- Born: November 11, 1923 Chengdu, Sichuan, China
- Died: October 29, 2014 (aged 90) Toronto, Ontario, Canada
- Education: Bachelor of Arts (B.A.) in Philosophy and English
- Alma mater: University of Toronto
- Occupations: Theatre and performing arts publicist
- Parent(s): Rev. Richard Orlando Jolliffe Selina Matilda Dunfield
- Relatives: John Jolliffe; Alice Jolliffe; Charles Jolliffe; Grace Jolliffe (wife of James Alexander Cowan); William Jolliffe;
- Awards: Member of the Order of Canada, Silver Ticket Award

= Mary Jolliffe =

Canadian theatre and performing arts publicist

Mary Irene Patricia Jolliffe, C.M. (November 11, 1923 – October 29, 2014), was a Canadian theatre and performing arts publicist.

==Early life==
Jolliffe was born in Chengdu, Sichuan, China, on November 11, 1923, and was the youngest of six children. Her parents were Methodist and later United Church of Canada missionaries.

After graduating from a Canadian missionary school in West China in 1945, Jolliffe then crossed the seas to attend the University of Toronto. By 1949, she had earned her Bachelor of Arts (B.A.) degree in English and Philosophy.

==Career==
Following graduation from the University of Toronto, Mary returned to China, as a teacher with the United Church of Canada Overseas Mission at the Canadian School in West China. In addition to being the matron of the school, she taught Grades 5 to 8. She stayed two years before taking a high school teaching position in Welland, Ontario.

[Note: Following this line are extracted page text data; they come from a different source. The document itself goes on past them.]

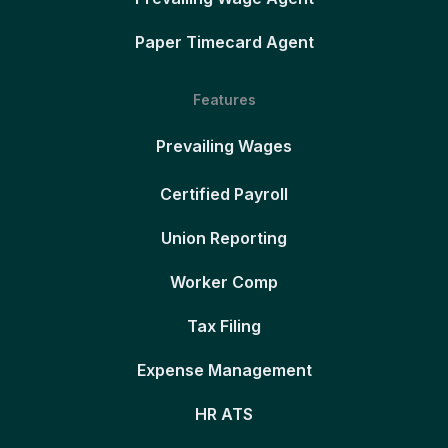
Paper Timecard Agent
Features
Prevailing Wages
Certified Payroll
Union Reporting
Worker Comp
Tax Filing
Expense Management
HR ATS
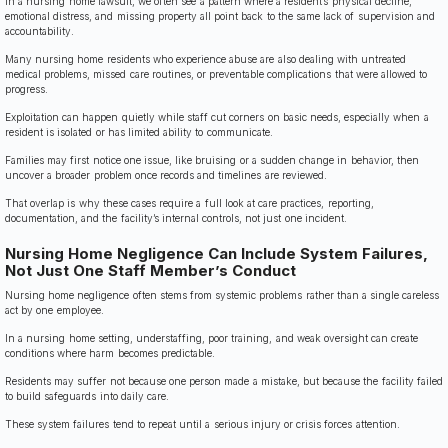
In a nursing home lawsuit, we often see a pattern where a resident’s physical decline,
emotional distress, and missing property all point back to the same lack of supervision and
accountability.
Many nursing home residents who experience abuse are also dealing with untreated
medical problems, missed care routines, or preventable complications that were allowed to
progress.
Exploitation can happen quietly while staff cut corners on basic needs, especially when a
resident is isolated or has limited ability to communicate.
Families may first notice one issue, like bruising or a sudden change in behavior, then
uncover a broader problem once records and timelines are reviewed.
That overlap is why these cases require a full look at care practices, reporting,
documentation, and the facility’s internal controls, not just one incident.
Nursing Home Negligence Can Include System Failures,
Not Just One Staff Member’s Conduct
Nursing home negligence often stems from systemic problems rather than a single careless
act by one employee.
In a nursing home setting, understaffing, poor training, and weak oversight can create
conditions where harm becomes predictable.
Residents may suffer not because one person made a mistake, but because the facility failed
to build safeguards into daily care.
These system failures tend to repeat until a serious injury or crisis forces attention.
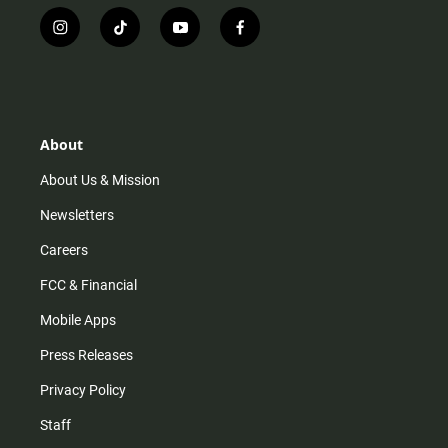
i
t
y
f
n
i
o
a
s
k
u
c
t
t
t
e
a
o
u
b
g
k
b
o
r
e
o
About
a
k
m
About Us & Mission
Newsletters
Careers
FCC & Financial
Mobile Apps
Press Releases
Privacy Policy
Staff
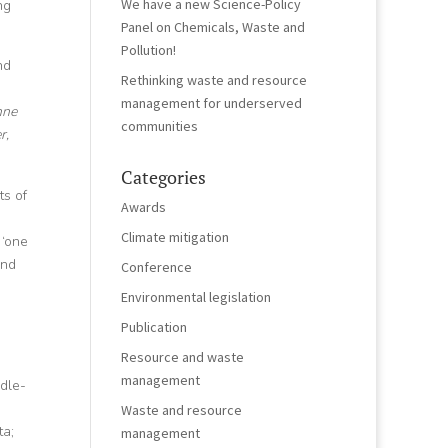
We have a new Science-Policy
ng
Panel on Chemicals, Waste and
Pollution!
nd
Rethinking waste and resource
management for underserved
nne
communities
r,
Categories
ts of
Awards
Climate mitigation
 ‘one
and
Conference
Environmental legislation
Publication
Resource and waste
management
ddle-
Waste and resource
ta;
management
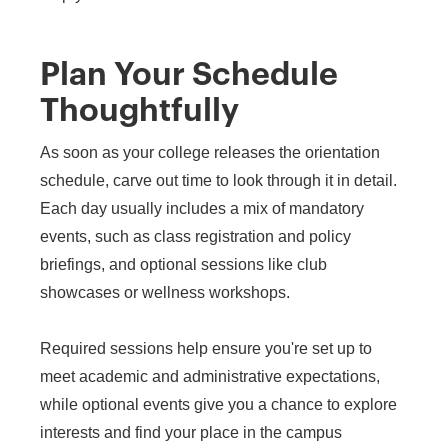
Plan Your Schedule
Thoughtfully
As soon as your college releases the orientation
schedule, carve out time to look through it in detail.
Each day usually includes a mix of mandatory
events, such as class registration and policy
briefings, and optional sessions like club
showcases or wellness workshops.
Required sessions help ensure you're set up to
meet academic and administrative expectations,
while optional events give you a chance to explore
interests and find your place in the campus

Mary Jolliffe's brother-in-law, James Alexander Cowan, was a leading Canadian public relations specialist. Cowan had been approached by Canadian theatre legend Dora Mavor Moore to assist in the creation of the Stratford Shakespeare Festival and to advise on a public relations strategy. At Cowan's urging, Jolliffe went to an interview with the Festival's general manager, Tom Patterson. She was hired. With Cowan's mentoring and her remarkable talents, Jolliffe served in the position for seven seasons. Her work was instrumental in successfully establishing the Festival's reputation in its early years.

After leaving Stratford, she went to Minnesota's Guthrie Theater. Following that, she was the advance publicist of the Metropolitan Opera touring company and later as the personal publicist for opera impresario Rudolf Bing, the powerful general manager of the Metropolitan Opera.

She went on to serve in public relations and communications positions from the inception, as well as during the ongoing operations, of such major Canadian arts activities as the Charlottetown Festival, the World Festival of Expo '67, the National Arts Centre, the Canada Council, the National Ballet of Canada, the O'Keefe Centre, the St. Lawrence Centre for the Arts in Toronto and the Ontario Arts Council.

==Honours==
Jolliffe was appointed as a Member of the Order of Canada in 1985 and received the Silver Ticket Award in 1988.

The Mary Jolliffe Fund was established by the Ontario Arts Foundation in her honour as an arts publicist.

The 2015 production of Oedipus Rex at the Stratford Festival was dedicated to the memory of Mary Jolliffe as the Festival's first Publicity Director. When the play was first produced at Stratford in 1954, Mary Jolliffe was the publicist.

==Other==
She was a founding member of the Performing Arts Lodge (PAL) and one of its first tenants in Toronto.